The current UNSC draft resolution on Srebrenica is the sixth version of the British resolution on Srebrenica, with the first one submitted in June. The resolution refers to the events in Srebrenica as genocide, and states that a denial of the massacre as a genocide is hindering reconciliation.
Earlier in June, Russian Foreign Minister Sergei Lavrov said that the British draft resolution was written in the anti-Serb tone and incorrectly interpreted, from a legal point of view, what had happened in Srebrenica.
International Criminal Tribunal for the former Yugoslavia (ICTY) and the International Court of Justice have classified the massacre in Srebrenica as genocide. Serbia and the Bosnian Serbs do not deny the crime, but do not refer to it as genocide.
"Today is a great day for Serbia, and Russia has shown and proved that it is a true friend," Serbian President Tomislav Nikolic said in a written statement.

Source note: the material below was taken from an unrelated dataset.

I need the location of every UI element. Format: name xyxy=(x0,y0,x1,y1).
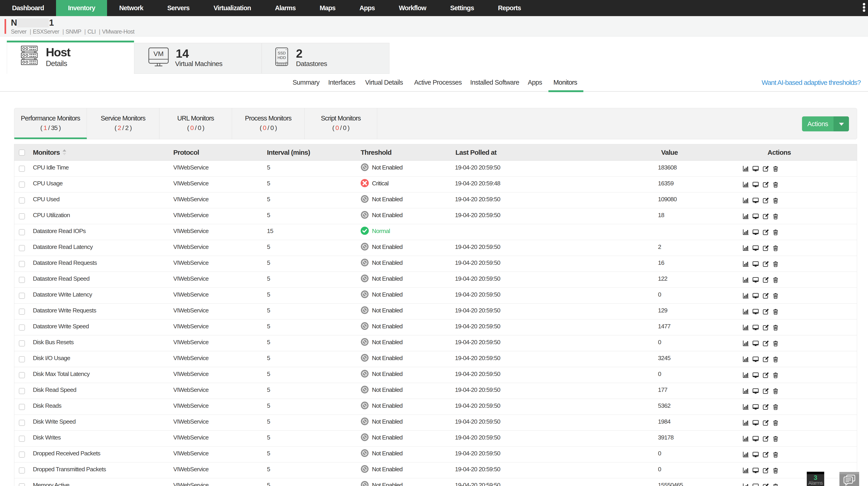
svg-text:VM: VM xyxy=(154,50,164,57)
svg-text:HDD: HDD xyxy=(277,55,286,60)
svg-text:SSD: SSD xyxy=(278,51,285,55)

The Serbian president also said that Serbians were to be punished not for allegedly committing genocide, but for not joining sanctions against Russia because of "respect for truth and justice" despite external pressure.

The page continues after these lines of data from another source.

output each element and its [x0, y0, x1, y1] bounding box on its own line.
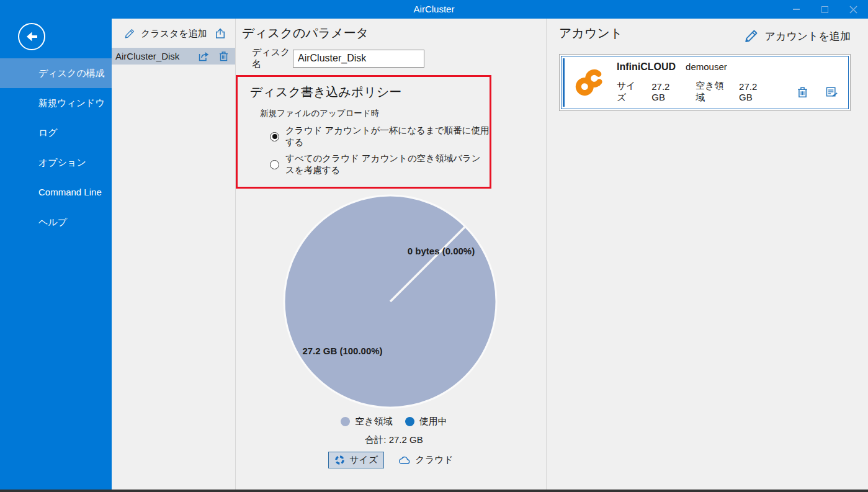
titlebar: AirCluster [0, 0, 868, 19]
share-icon[interactable] [214, 27, 226, 40]
write-policy-box: ディスク書き込みポリシー 新規ファイルのアップロード時 クラウド アカウントが一… [236, 75, 491, 189]
chart-total: 合計: 27.2 GB [242, 434, 546, 446]
app-window: AirCluster ディスクの構成 新規ウィンドウ ログ オプション [0, 0, 868, 492]
legend-label-used: 使用中 [419, 416, 447, 427]
window-title: AirCluster [0, 0, 868, 19]
maximize-button[interactable] [810, 0, 839, 19]
account-selected-accent [563, 58, 565, 107]
view-by-cloud-label: クラウド [415, 454, 453, 466]
write-policy-title: ディスク書き込みポリシー [250, 84, 490, 101]
pie-label-used: 0 bytes (0.00%) [408, 246, 475, 256]
account-username: demouser [686, 61, 727, 72]
legend-dot-used-icon [405, 417, 414, 426]
account-free-value: 27.2 GB [739, 81, 772, 102]
add-cluster-label: クラスタを追加 [141, 28, 208, 40]
close-icon [849, 6, 857, 14]
cloud-icon [398, 455, 411, 465]
add-cluster-button[interactable]: クラスタを追加 [112, 25, 235, 42]
pie-label-free: 27.2 GB (100.00%) [302, 346, 382, 356]
legend-label-free: 空き領域 [355, 416, 392, 427]
view-by-size-button[interactable]: サイズ [328, 452, 384, 468]
radio-selected-icon[interactable] [270, 132, 279, 141]
account-provider: InfiniCLOUD [617, 61, 676, 73]
cluster-name: AirCluster_Disk [115, 51, 189, 61]
cluster-list-item[interactable]: AirCluster_Disk [112, 48, 235, 65]
account-size-value: 27.2 GB [651, 81, 684, 102]
account-free-label: 空き領域 [696, 80, 732, 104]
delete-account-icon[interactable] [797, 86, 808, 99]
window-controls [782, 0, 867, 19]
edit-account-icon[interactable] [825, 86, 838, 98]
policy-option-label: すべてのクラウド アカウントの空き領域バランスを考慮する [285, 153, 490, 176]
accounts-panel: アカウント アカウントを追加 [547, 19, 868, 492]
legend-dot-free-icon [341, 417, 350, 426]
radio-unselected-icon[interactable] [270, 160, 279, 169]
policy-option-label: クラウド アカウントが一杯になるまで順番に使用する [285, 125, 490, 148]
add-account-label: アカウントを追加 [765, 29, 851, 43]
legend-item-free: 空き領域 [341, 416, 392, 427]
pencil-icon [744, 29, 759, 43]
sidebar-item-command-line[interactable]: Command Line [0, 177, 112, 207]
export-icon[interactable] [197, 50, 210, 62]
sidebar-item-options[interactable]: オプション [0, 148, 112, 177]
disk-name-label: ディスク名 [252, 47, 293, 70]
legend-item-used: 使用中 [405, 416, 447, 427]
window-bottom-border [0, 490, 868, 492]
accounts-header: アカウント アカウントを追加 [559, 24, 851, 43]
chart-legend: 空き領域 使用中 [242, 416, 546, 427]
accounts-title: アカウント [559, 25, 622, 42]
write-policy-subtitle: 新規ファイルのアップロード時 [260, 108, 490, 119]
trash-icon[interactable] [218, 50, 229, 62]
disk-parameters-panel: ディスクのパラメータ ディスク名 ディスク書き込みポリシー 新規ファイルのアップ… [236, 19, 547, 492]
sidebar-item-new-window[interactable]: 新規ウィンドウ [0, 88, 112, 118]
account-card[interactable]: InfiniCLOUD demouser サイズ 27.2 GB 空き領域 27… [559, 54, 851, 111]
sidebar-item-disk-config[interactable]: ディスクの構成 [0, 58, 112, 88]
close-button[interactable] [839, 0, 867, 19]
policy-option-balanced[interactable]: すべてのクラウド アカウントの空き領域バランスを考慮する [270, 153, 490, 176]
disk-name-input[interactable] [293, 50, 424, 68]
minimize-button[interactable] [782, 0, 810, 19]
cluster-panel: クラスタを追加 AirCluster_Disk [112, 19, 236, 492]
pie-chart-svg [282, 193, 499, 410]
policy-option-sequential[interactable]: クラウド アカウントが一杯になるまで順番に使用する [270, 125, 490, 148]
sidebar-item-help[interactable]: ヘルプ [0, 207, 112, 237]
add-account-button[interactable]: アカウントを追加 [744, 29, 851, 43]
minimize-icon [793, 9, 800, 10]
back-button[interactable] [18, 23, 45, 50]
view-by-size-label: サイズ [349, 454, 378, 466]
account-info: InfiniCLOUD demouser サイズ 27.2 GB 空き領域 27… [617, 61, 838, 104]
sidebar: ディスクの構成 新規ウィンドウ ログ オプション Command Line ヘル… [0, 19, 112, 492]
sidebar-item-log[interactable]: ログ [0, 118, 112, 148]
infinicloud-logo-icon [571, 65, 607, 101]
disk-usage-pie-chart: 0 bytes (0.00%) 27.2 GB (100.00%) [242, 193, 546, 410]
disk-name-row: ディスク名 [252, 47, 546, 70]
account-size-label: サイズ [617, 80, 644, 104]
sidebar-menu: ディスクの構成 新規ウィンドウ ログ オプション Command Line ヘル… [0, 58, 112, 237]
disk-parameters-title: ディスクのパラメータ [242, 25, 546, 42]
maximize-icon [821, 6, 828, 13]
pencil-icon [124, 28, 135, 39]
donut-chart-icon [334, 455, 345, 465]
back-arrow-icon [24, 29, 40, 45]
chart-view-switch: サイズ クラウド [242, 452, 546, 468]
view-by-cloud-button[interactable]: クラウド [392, 452, 459, 468]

On Sunday, the presidents of both the Republika Srpska, Bosnia and Herzegovina, as well as Serbia asked Russia to veto the adoption of the resolution in the UN Security Council.
"The results of voting in the UN Security Council is a victory of Russian diplomacy. If the resolution was adopted, it could have had serious consequences for the Balkans. Not only Russia, but, perhaps, China understood that in the UN Security Council. The Republic of Srpska and Serbia very seriously followed the voting, as many believe that the resolution, if it was adopted, would be another step toward the creation of unitary Bosnia and Herzegovina. The proposal for the creation of an international commission to objectively investigate what happened in Srebrenica 20 years ago has become more relevant," Balkan expert Yelena Guskova told Sputnik.